Meet the beverage director behind an East Greenwich restaurant’s complex cocktails
Growing up with a father who worked as a chemical engineer, Ryan Draine “had no choice but to love science and math,” he says. Though now Draine channels his passion for precise measurements and chemistry in a less traditional way – as beverage director at Huck’s Filling Station, the restaurant housed in a former service station in East Greenwich. His cocktail menus feature complex and technique-driven drinks that often blend together several different ingredients.
“I love layers of flavors,” he says. “I don’t believe that any cocktail should taste the same when you take a second sip. Some of the ingredient combinations might not seem like they make sense to everyone, but I know they will work. It’s just a fun thing to do.”
Take, for example, Draine’s Asian-inspired State of Zen, which features a long list of familiar and unique elements: Thai basil, orange saké, gin, Italicus (an herbal liqueur), shiso (an herb in the mint family), a yuzu and green tea cordial, kalamansi (a small, bright citrus fruit), grapefruit bitters, and soda water.
Draine dedicates a lot of time to making ingredients, including bitters, cordials, and infused spirits, in house. To craft infusions, he often uses an immersion circulator, also known as a sous vide machine. The cooking device heats a water bath to a precise temperature, and in go plastic bags of ingredients such as slices of orange and fresh herbs along with saké or a spirit.

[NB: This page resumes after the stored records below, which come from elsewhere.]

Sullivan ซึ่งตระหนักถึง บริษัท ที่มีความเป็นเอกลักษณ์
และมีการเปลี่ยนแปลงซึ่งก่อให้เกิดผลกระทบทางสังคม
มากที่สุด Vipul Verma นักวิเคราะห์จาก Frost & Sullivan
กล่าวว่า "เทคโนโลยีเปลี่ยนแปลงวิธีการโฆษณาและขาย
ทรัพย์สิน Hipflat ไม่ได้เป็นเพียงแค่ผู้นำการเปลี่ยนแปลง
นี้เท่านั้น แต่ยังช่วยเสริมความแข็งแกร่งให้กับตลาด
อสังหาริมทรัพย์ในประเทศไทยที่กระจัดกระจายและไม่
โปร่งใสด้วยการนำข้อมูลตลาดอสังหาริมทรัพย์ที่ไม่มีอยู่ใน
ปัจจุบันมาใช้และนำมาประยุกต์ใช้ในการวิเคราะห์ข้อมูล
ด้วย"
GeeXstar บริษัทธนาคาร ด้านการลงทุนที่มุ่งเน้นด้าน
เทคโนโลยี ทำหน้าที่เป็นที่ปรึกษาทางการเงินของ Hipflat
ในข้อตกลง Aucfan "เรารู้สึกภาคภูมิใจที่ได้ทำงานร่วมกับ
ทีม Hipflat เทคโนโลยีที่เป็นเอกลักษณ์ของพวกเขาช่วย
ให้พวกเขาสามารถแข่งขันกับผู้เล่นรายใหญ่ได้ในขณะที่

“I cook everything at about 55º Celsius, so it’s hot, but it’s not burning out any of the booze,” he says. “The process takes as much flavor as possible out of the ingredients, so the essence of the fruit or the herb will be present in the cocktail without adding sugar. It also gives us the opportunity to control balance because I don’t think any drink should be too sweet.”
Many of the dishes at Huck’s have a Southern-inspired twist, so it’s no surprise that Draine’s Johnny Carson drink, with housemade grilled peach bourbon and ginger sweet tea, is a big seller. Also on the menu this season is Day Drinker, which Draine first created for now-closed Providence restaurant Milk Money, which was a part of Dig In Dining and Entertainment – the restaurant group that includes Huck’s. The refreshing wine cocktail includes Sauvignon Blanc, cucumber vodka, and caramelized pineapple, among other ingredients.

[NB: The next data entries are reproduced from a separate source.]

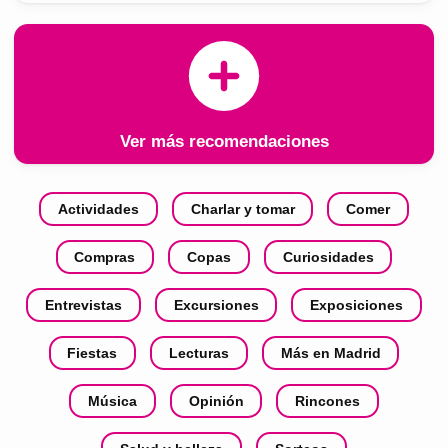
Ver más recomendaciones
Actividades
Charlar y tomar
Comer
Compras
Copas
Curiosidades
Entrevistas
Excursiones
Exposiciones
Fiestas
Lecturas
Más en Madrid
Música
Opinión
Rincones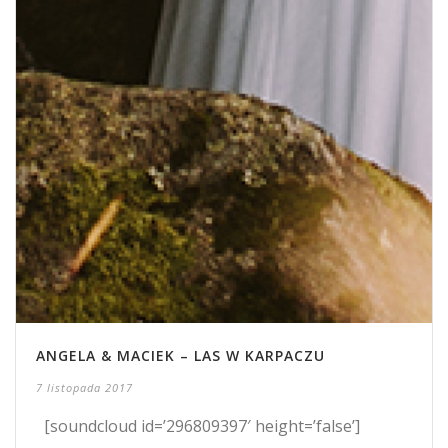
ANGELA & MACIEK – LAS W KARPACZU
7 listopada 2017
[soundcloud id=’296809397′ height=’false’]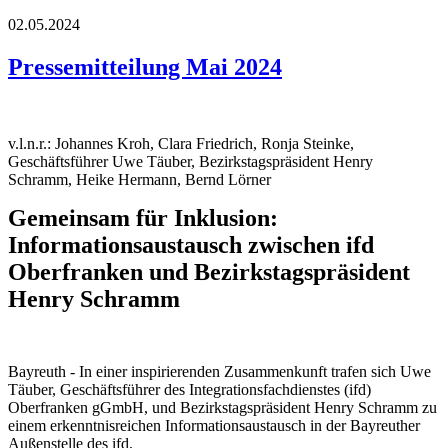
02.05.2024
Pressemitteilung Mai 2024
v.l.n.r.: Johannes Kroh, Clara Friedrich, Ronja Steinke,
Geschäftsführer Uwe Täuber, Bezirkstagspräsident Henry
Schramm, Heike Hermann, Bernd Lörner
Gemeinsam für Inklusion:
Informationsaustausch zwischen ifd
Oberfranken und Bezirkstagspräsident
Henry Schramm
Bayreuth - In einer inspirierenden Zusammenkunft trafen sich Uwe
Täuber, Geschäftsführer des Integrationsfachdienstes (ifd)
Oberfranken gGmbH, und Bezirkstagspräsident Henry Schramm zu
einem erkenntnisreichen Informationsaustausch in der Bayreuther
Außenstelle des ifd.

Draine is currently working on creating a ready-to-drink canned version of the Day Drinker and is also developing bar menus for other Dig In projects slated to open later this year, including a bar in Providence called Novella. He has been with the restaurant group, which also operates Thirsty Beaver and several other projects, for about 11 years.
Draine got his start in the beverage industry 14 years ago as a busser in Providence. There he became interested in craft cocktails and saw a connection between bartending and cooking, which he has loved since he was a kid.
“Everyone wants to move up, so I thought, I don’t want to be the busboy. I want to be the bartender,” Draine recalls. “And one day, someone called out and they were like, ‘hey, do you think you could work the bar tonight?’ I just fell in love with the industry from there.”